Création d’une œuvre par un salarié
Date : avril 2005
Les droits d’auteur sur une œuvre appartiennent par principe à la personne physique qui l’a créé.
Mais qu’en est-il lorsque l’auteur est salarié ? Est-ce lui ou l’entreprise qui est titulaire des droits sur l’œuvre ?
L’article L.111-1 du code de propriété intellectuelle prévoit que l’auteur d’une œuvre de l’esprit jouit sur cette œuvre, du seul fait de sa création, d’un droit de propriété incorporelle exclusif et opposable à tous.
Et ce droit reste entier même en présence d’un contrat de louage d’ouvrage ou de service par l’auteur.
Le salarié, en dépit de son contrat de travail, reste donc le créateur de l’œuvre et le titulaire des droits s’y rattachant.
On peut toutefois faire jouer une clause de cession de contrat ou utiliser les œuvres collectives.
De plus, il existe un cas particulier pour la création de logiciels.
Cession de droits au profit de l’employeur :
Il est possible de prévoir au contrat de travail une cession des droits d’auteur. Il faut alors indiquer son étendue, c’est à dire quels droits sont cédés ( droit de représentation et/ou droit de reproduction), les modes d’exploitation, le territoire cédé, la durée, le support. Il faut détailler et prévoir le maximum pour que l’entreprise ne soit pas ennuyée. Chaque droit cédé doit faire l’objet d’une mention distincte et doit être clairement délimité. (article L. 131-3 code de propriété intellectuelle).
Mais il est interdit de prévoir une cession globale des œuvres futures du salarié.
De plus, celui-ci reste titulaire de son droit moral. Et il est dans la possibilité de réclamer une rémunération supplémentaire forfaitaire pour cette cession.
La cession doit donc être expresse, elle ne peut aucunement être implicite, sauf pour les journalistes.
Les œuvres collectives :
L’article L.113-2 alinéa 3 code de propriété intellectuelle prévoit l’existence d’œuvres collectives pour lesquelles l’entreprise est titulaire des droits. Une personne morale ou personne physique peut en effet être détentrice des droits d’auteur alors même que l’œuvre a été créée par divers auteurs dés lors qu’elle en est à l’initiative de la création, qu’elle a édité, publié et divulgué l’œuvre en son nom et qu’il est impossible pour les auteurs de revendiquer leurs droits car leurs parts de travail se fondent dans le travail collectif.
Cependant chaque contributeur garde les prérogatives du droit moral sur son apport personnel.
Il peut exploiter sa contribution dés lors qu’il ne fait pas concurrence à l’employeur, auteur de l’œuvre collective.
Cas particulier de la création de logiciel :
S’agissant de la création de logiciels, l’article L.113-9 code de propriété intellectuelle, il y a dévolution automatique des droits d’auteur à l’employeur, que le logiciel soit créé par le salarié dans l’exercice habituel de ses fonctions ou dans le cadre d’études qui lui sont spécifiquement confiés mais qui n’entrent pas dans son activité habituelle.
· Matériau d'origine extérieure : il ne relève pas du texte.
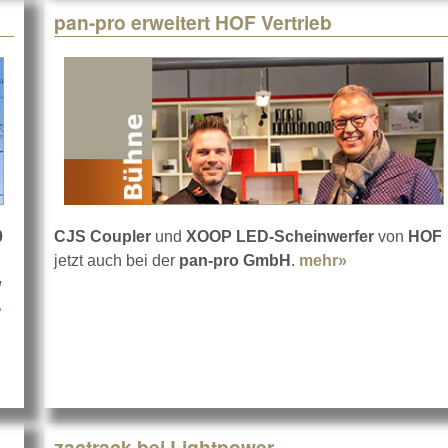
pan-pro erweitert HOF Vertrieb
0
CJS Coupler
und
XOOP LED-Scheinwerfer
von
HOF
jetzt auch bei der
pan-pro GmbH
.
mehr»
about pan-pro
w
»
about Das Hochseil-Radprojekt mit Area4
zactrack bei Lightpower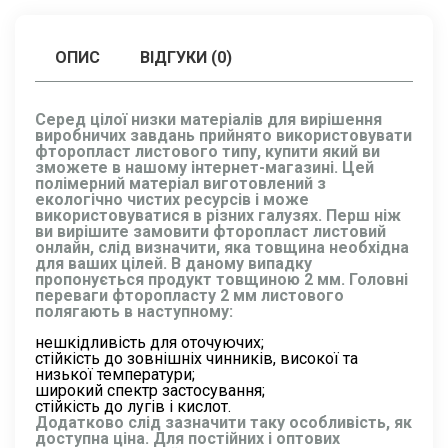
ОПИС
ВІДГУКИ (0)
Серед цілої низки матеріалів для вирішення
виробничих завдань прийнято використовувати
фторопласт листового типу, купити який ви
зможете в нашому інтернет-магазині. Цей
полімерний матеріал виготовлений з
екологічно чистих ресурсів і може
використовуватися в різних галузях. Перш ніж
ви вирішите замовити фторопласт листовий
онлайн, слід визначити, яка товщина необхідна
для ваших цілей. В даному випадку
пропонується продукт товщиною 2 мм. Головні
переваги фторопласту 2 мм листового
полягають в наступному:
нешкідливість для оточуючих;
стійкість до зовнішніх чинників, високої та
низької температури;
широкий спектр застосування;
стійкість до лугів і кислот.
Додатково слід зазначити таку особливість, як
доступна ціна. Для постійних і оптових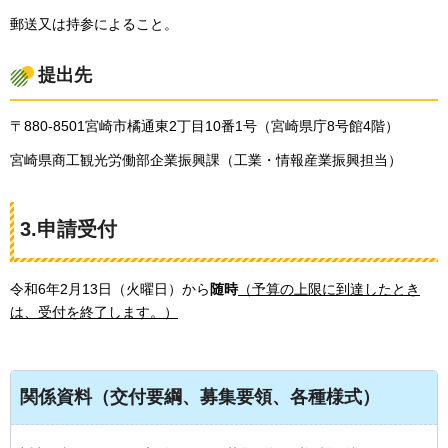
郵送又は持参によること。
提出先
〒880-8501宮崎市橘通東2丁目10番1号（宮崎県庁8号館4階）
宮崎県商工観光労働部企業振興課（工業・情報産業振興担当）
3.申請受付
令和6年2月13日（火曜日）から
随時
（予算の上限に到達したとき
は、受付を終了します。）
関係資料（交付要綱、募集要領、各種様式）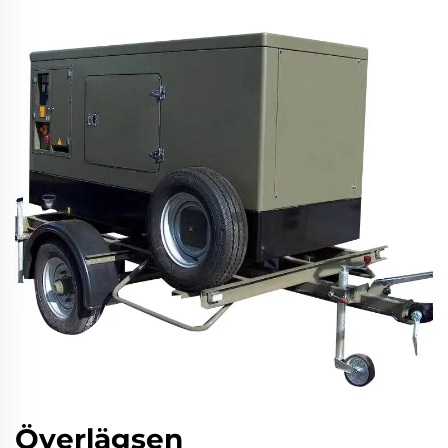
Överlägsen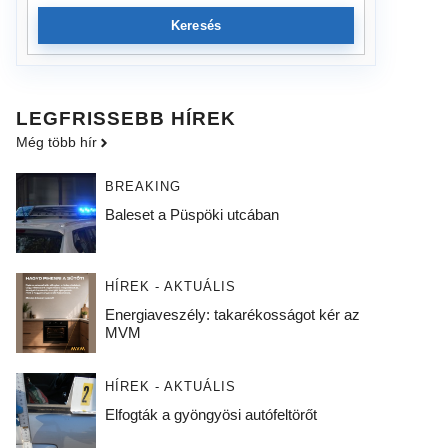
Keresés
LEGFRISSEBB HÍREK
Még több hír
BREAKING
Baleset a Püspöki utcában
HÍREK - AKTUÁLIS
Energiaveszély: takarékosságot kér az
MVM
HÍREK - AKTUÁLIS
Elfogták a gyöngyösi autófeltörőt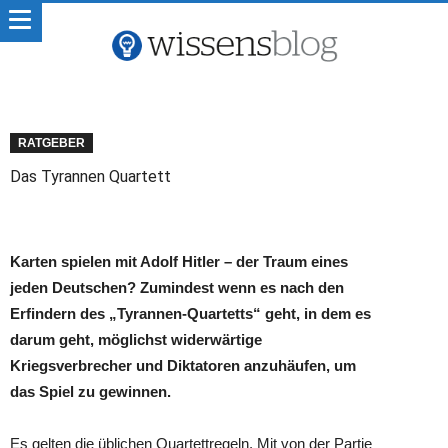
RATGEBER
Das Tyrannen Quartett
Karten spielen mit Adolf Hitler – der Traum eines
jeden Deutschen? Zumindest wenn es nach den
Erfindern des „Tyrannen-Quartetts“ geht, in dem es
darum geht, möglichst widerwärtige
Kriegsverbrecher und Diktatoren anzuhäufen, um
das Spiel zu gewinnen.
Es gelten die üblichen Quartettregeln. Mit von der Partie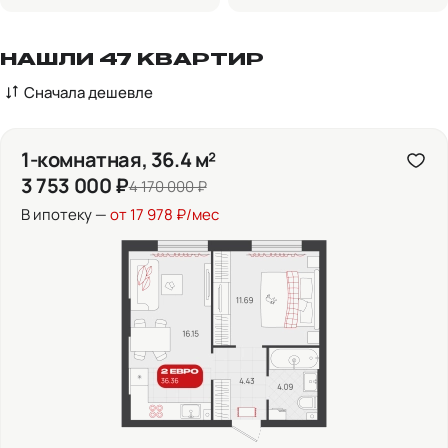
НАШЛИ 47 КВАРТИР
Сначала дешевле
1-комнатная, 36.4 м²
3 753 000 ₽
4 170 000 ₽
В ипотеку —
от 17 978 ₽/мес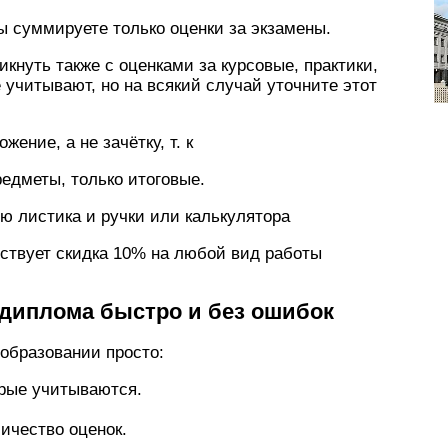
ы суммируете только оценки за экзамены.
икнуть также с оценками за курсовые, практики,
учитывают, но на всякий случай уточните этот
ение, а не зачётку, т. к
редметы, только итоговые.
ю листика и ручки или калькулятора
ствует скидка 10% на любой вид работы
 диплома быстро и без ошибок
образовании просто:
орые учитываются.
ичество оценок.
Cette dévolution ne s’applique que pour les salariés, s’il s’agit d’un stagiaire ou d’un intérimaire, il faudra prévoir une cession de droits.
De plus, le créateur pourra toujours faire figurer son nom dans le logiciel car il garde son droit à la paternité.
Il est donc possible pour un employeur de se faire attribuer les droits d’auteur, mais il faut veiller à respecter l’article L.131-1 code de propriété intellectuelle qui prohibe la cession globale des œuvres futures.